Stored data entries
******

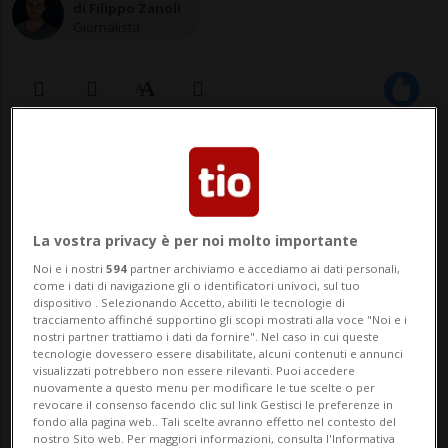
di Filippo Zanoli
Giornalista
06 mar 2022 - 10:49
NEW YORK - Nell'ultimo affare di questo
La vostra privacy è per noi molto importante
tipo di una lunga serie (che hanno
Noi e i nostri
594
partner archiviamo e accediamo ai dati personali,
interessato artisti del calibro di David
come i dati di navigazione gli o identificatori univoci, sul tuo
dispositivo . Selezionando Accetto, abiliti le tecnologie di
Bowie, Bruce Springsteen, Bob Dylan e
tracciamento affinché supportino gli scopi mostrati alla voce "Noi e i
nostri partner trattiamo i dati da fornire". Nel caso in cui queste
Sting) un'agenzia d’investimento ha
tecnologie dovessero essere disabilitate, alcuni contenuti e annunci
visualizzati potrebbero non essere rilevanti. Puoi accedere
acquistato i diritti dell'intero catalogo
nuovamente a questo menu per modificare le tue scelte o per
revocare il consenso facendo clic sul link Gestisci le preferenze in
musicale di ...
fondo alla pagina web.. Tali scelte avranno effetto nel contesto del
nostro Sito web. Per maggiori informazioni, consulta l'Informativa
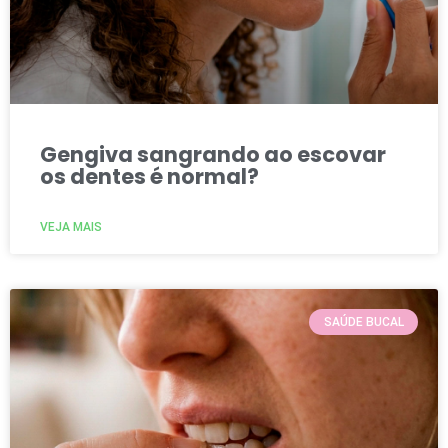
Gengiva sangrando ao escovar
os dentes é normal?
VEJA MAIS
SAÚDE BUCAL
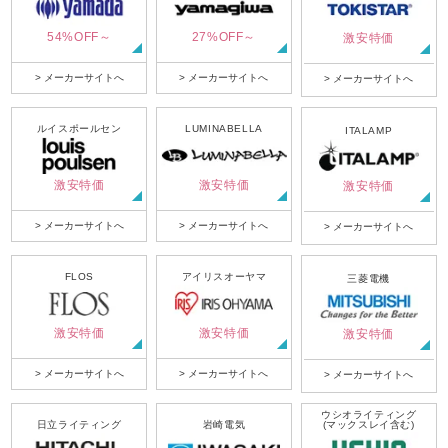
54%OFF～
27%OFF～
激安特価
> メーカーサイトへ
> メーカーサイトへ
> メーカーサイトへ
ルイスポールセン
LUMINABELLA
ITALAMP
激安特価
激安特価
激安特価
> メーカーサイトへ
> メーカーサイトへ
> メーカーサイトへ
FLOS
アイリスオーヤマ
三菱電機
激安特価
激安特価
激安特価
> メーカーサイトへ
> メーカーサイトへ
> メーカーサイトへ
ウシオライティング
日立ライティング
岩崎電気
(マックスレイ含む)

******

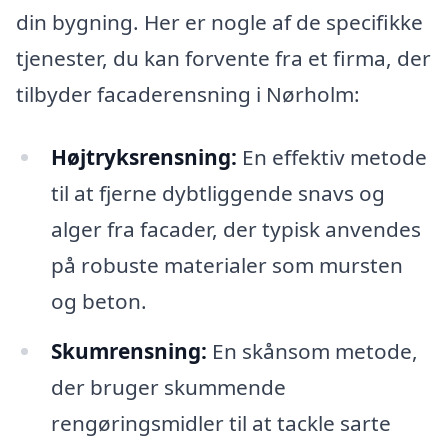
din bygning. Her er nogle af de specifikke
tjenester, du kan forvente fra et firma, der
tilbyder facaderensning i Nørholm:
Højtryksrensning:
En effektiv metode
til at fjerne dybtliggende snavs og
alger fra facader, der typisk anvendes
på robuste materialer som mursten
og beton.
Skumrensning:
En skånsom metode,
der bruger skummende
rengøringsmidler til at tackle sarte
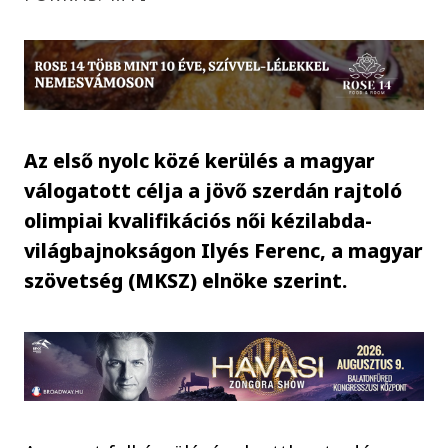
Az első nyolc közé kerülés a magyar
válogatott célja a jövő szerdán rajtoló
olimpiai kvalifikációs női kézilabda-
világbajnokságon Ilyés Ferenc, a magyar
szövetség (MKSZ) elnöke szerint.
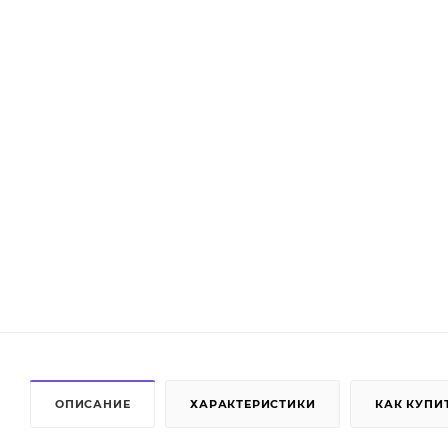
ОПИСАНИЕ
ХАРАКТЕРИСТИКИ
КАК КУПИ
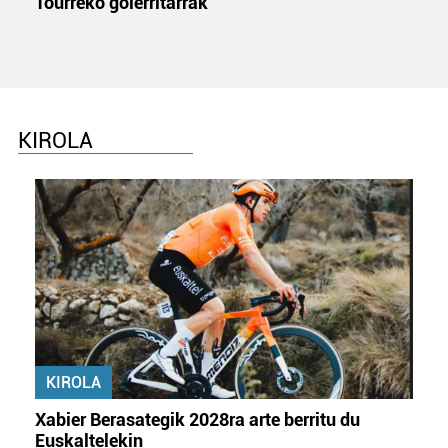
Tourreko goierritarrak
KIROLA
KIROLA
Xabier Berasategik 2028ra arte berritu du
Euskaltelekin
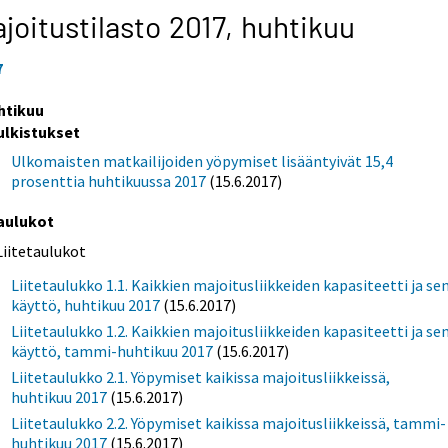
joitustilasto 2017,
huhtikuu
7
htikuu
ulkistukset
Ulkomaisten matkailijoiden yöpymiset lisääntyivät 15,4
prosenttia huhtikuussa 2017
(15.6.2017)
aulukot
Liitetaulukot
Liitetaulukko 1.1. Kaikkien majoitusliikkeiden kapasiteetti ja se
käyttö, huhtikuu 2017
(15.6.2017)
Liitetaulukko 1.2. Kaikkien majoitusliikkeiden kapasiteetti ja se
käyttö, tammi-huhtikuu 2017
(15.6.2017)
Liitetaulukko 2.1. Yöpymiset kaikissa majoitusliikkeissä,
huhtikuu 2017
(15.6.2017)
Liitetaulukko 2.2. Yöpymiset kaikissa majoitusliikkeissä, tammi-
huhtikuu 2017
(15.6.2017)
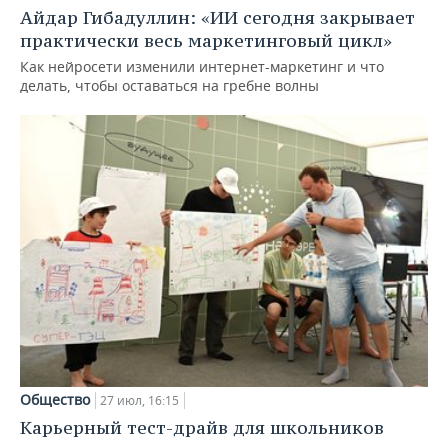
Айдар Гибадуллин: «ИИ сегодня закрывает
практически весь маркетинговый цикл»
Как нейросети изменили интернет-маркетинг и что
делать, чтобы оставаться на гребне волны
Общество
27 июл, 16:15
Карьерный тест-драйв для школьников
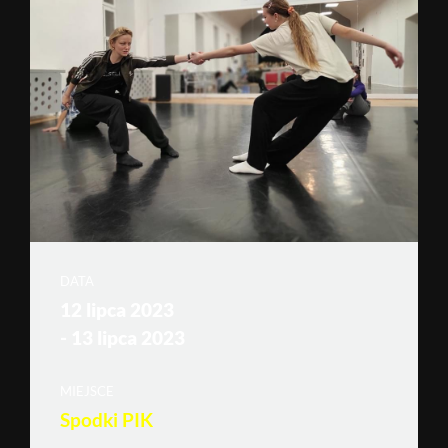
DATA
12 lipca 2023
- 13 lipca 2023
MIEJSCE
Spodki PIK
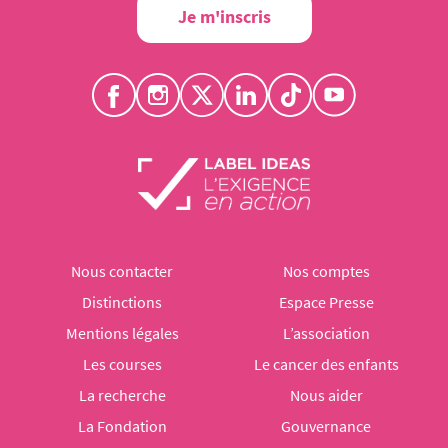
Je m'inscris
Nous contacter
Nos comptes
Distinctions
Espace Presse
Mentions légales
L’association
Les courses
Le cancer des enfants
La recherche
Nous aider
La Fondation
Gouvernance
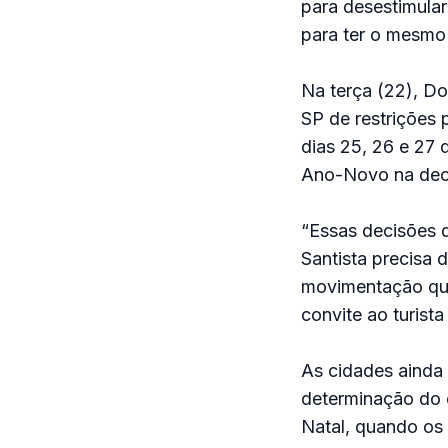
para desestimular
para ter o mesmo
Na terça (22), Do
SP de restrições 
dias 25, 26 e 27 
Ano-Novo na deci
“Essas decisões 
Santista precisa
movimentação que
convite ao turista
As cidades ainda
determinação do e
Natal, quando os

******

WORK INSTRUCTIONS:
Your answer should consist of the lines above between those holding "käyttö, tammi-huhtikuu 2017" and "Natal, quando os", inclusive, reproduced word for word and without pictures.

ANSWER BOX:
käyttö, tammi-huhtikuu 2017
(15.6.2017)
Liitetaulukko 2.1. Yöpymiset kaikissa majoitusliikkeissä,
huhtikuu 2017
(15.6.2017)
Liitetaulukko 2.2. Yöpymiset kaikissa majoitusliikkeissä, tammi-
huhtikuu 2017
(15.6.2017)
Айдар Гибадуллин: «ИИ сегодня закрывает
практически весь маркетинговый цикл»
Как нейросети изменили интернет-маркетинг и что
делать, чтобы оставаться на гребне волны
Общество
27 июл, 16:15
Карьерный тест-драйв для школьников
DATA
12 lipca 2023
- 13 lipca 2023
MIEJSCE
Spodki PIK
Je m'inscris
Nous contacter
Nos comptes
Distinctions
Espace Presse
Mentions légales
L’association
Les courses
Le cancer des enfants
La recherche
Nous aider
La Fondation
Gouvernance
para desestimular
para ter o mesmo
Na terça (22), Do
SP de restrições 
dias 25, 26 e 27 
Ano-Novo na deci
“Essas decisões 
Santista precisa
movimentação que
convite ao turista
As cidades ainda
determinação do e
Natal, quando os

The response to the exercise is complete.